The phone for a local "tip line" is hotter than ever.  Police are getting help solving crimes from anonymous tipsters, looking to get paid.

Long Island reporter Rob Hoell was at police headquarters in Yaphank where the Crime Stoppers hotline is ringing off the hook.

Anonymous tips coming into Suffolk County Police Crime Stoppers have helped solve more than a thousand crimes. With big cash rewards being paid out, these days, the tips are pouring in.

"Our stats have pretty much gone through the roof in the last few months and I don't know what to attribute it to other than the economy is poor and people are hard pressed for cash," Said Carol Rivadeneyra of the Crime Stoppers Bureau.

Surveillance video showed a young man viciously mugging an elderly woman at a Kings Park ATM. Shortly after the video and a photo of the suspect were released, police arrested 24-year-old Derek Miron.  A former classmate recognized him, and netted a nice cash reward.

"Some people have gone to school with the person and they're still living at the same address, they work with them, or they visit the same deli.  We get a lot of different scenarios," said Rivadeneyra.

When a cash reward was offered for help solving an armed robbery at a Commerce Bank in Farmingville, two people immediately recognized the suspect.  The next day police arrested 44-year-old Dominick Hatzimarkos.

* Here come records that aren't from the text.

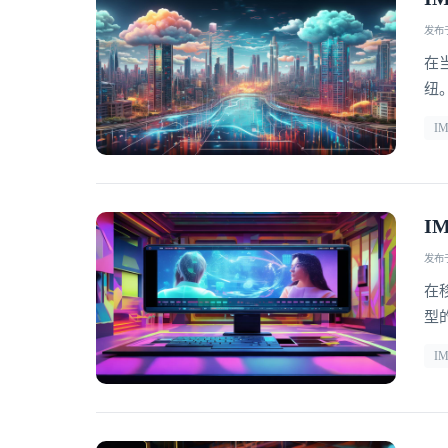
发布于 
在
纽
C
I
口
是
I
发布于 
在
型
同
I
务
口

The tipsters split the cash reward.

    
Police are hoping the slow economy could put an end to the "no snitch" policy.

"We're hoping that people realize that when you're cooperating with police you're not snitching, you're helping out your community," said Lieutenant Robert Donahue of the Suffolk County Police.

So many people have been helping police solve crimes, fugitive finder publications like this one are flying off grocery store shelves and people are calling in tips looking to cash in."

Anonymous informants are given a pin number.  Once an arrest is made they take the pin number to a bank and are handed the cash, no questions asked.